Twee bedden verderop lag een grote patiënt wild om zich heen te slaan. Zijn armen en benen raakten artsen en verpleegkundigen, en hij gooide een dienblad met instrumenten op de grond.
Lara pakte snel een nieuw dienblad met materiaal en haastte zich ernaartoe. Ze zette het ver weg neer voordat ze probeerde de patiënt in bedwang te houden. Ze was er bijna in geslaagd een van zijn polsen vast te binden toen hij zich weer losrukte.
Zijn grote hand kwam recht op haar gezicht af, en toen, plotseling, stopte hij.
Een andere hand greep de vuist vlak voor haar gezicht vast en duwde hem naar beneden, lang genoeg om hem vast te kunnen binden.
‘Gaat het?’
Lara draaide zich om naar de verzorger die haar net had gered van een klap in haar gezicht, misschien zelfs een hoofdletsel. ‘Ja, ik—’
Ze viel stil toen ze de gespierde man naast haar zag. Poeh. Hoe had ze hem nooit eerder opgemerkt?
‘J-ja, het gaat goed, bedankt. Je hebt mijn leven gered,’ zei ze half grappend.
‘Ach, hooguit je ego,’ grapte hij met een vriendelijke glimlach.
Hij hielp het team de man goed vast te maken voordat hij wegging om anderen te helpen die hem nodig hadden.

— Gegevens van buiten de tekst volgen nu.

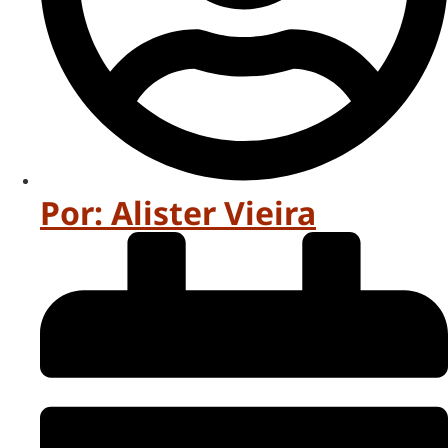
Por:
Alister Vieira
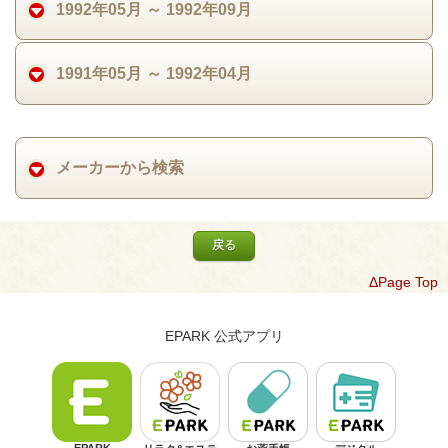
1992年05月 ～ 1992年09月
1991年05月 ～ 1992年04月
メーカーから検索
戻る
ΔPage Top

Met alle chaos en angst in het ziekenhuis was Lara er zeker van dat er meer hysterische patiënten waren die gekalmeerd moesten worden.

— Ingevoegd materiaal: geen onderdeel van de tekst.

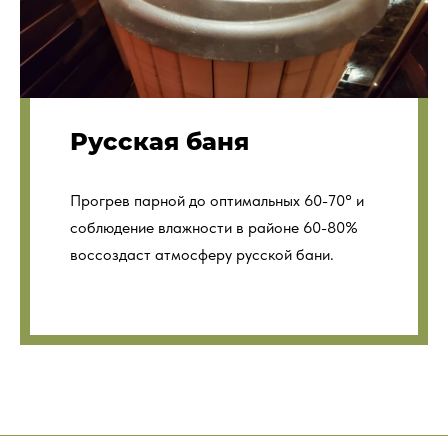
Русская баня
Прогрев парной до оптимальных 60-70° и
соблюдение влажности в районе 60-80%
воссоздаст атмосферу русской бани.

Pas toen haar lange, zware dienst erop zat, realiseerde ze zich dat ze nooit zijn naam had gevraagd.
Lara bladerde gedachteloos door haar post terwijl ze met de lift naar haar verdieping ging. Normaal gesproken vond ze het wel leuk om haar post door te kijken, maar vandaag was ze te moe om ervan te genieten.
Reclame, reclame, een rekening en nog meer reclame.
Ze zuchtte terwijl ze verder door de enveloppen ging en— dat was niet haar post.
De deuren gingen open en ze liep naar buiten, sloeg rechtsaf en bleef naar beneden kijken naar de onbekende naam.
Zavien Crane.
Ze vroeg zich af of het misschien de vorige bewoner was, of dat er gewoon een typefout in het appartementsnummer stond.
Wat slordig.
Ze fronste en dacht na over wie deze persoon zou kunnen zijn, toen ze plotseling tegen een hard, warm lichaam aan botste.
‘O jee, het spijt me zo!’ zei ze, terwijl ze bukte om haar gevallen post op te rapen. ‘Ik heb een lange dag op het werk gehad, en ik kan zo onhandig zijn—’
Lara stopte abrupt met praten en staarde en knipperde naar de man voor haar, terwijl ze gehurkt op de vloerbedekking in de gang zat.
Daar stond hij – de gespierde man uit het ziekenhuis – met zijn hand uitgestoken om haar de enveloppen aan te reiken.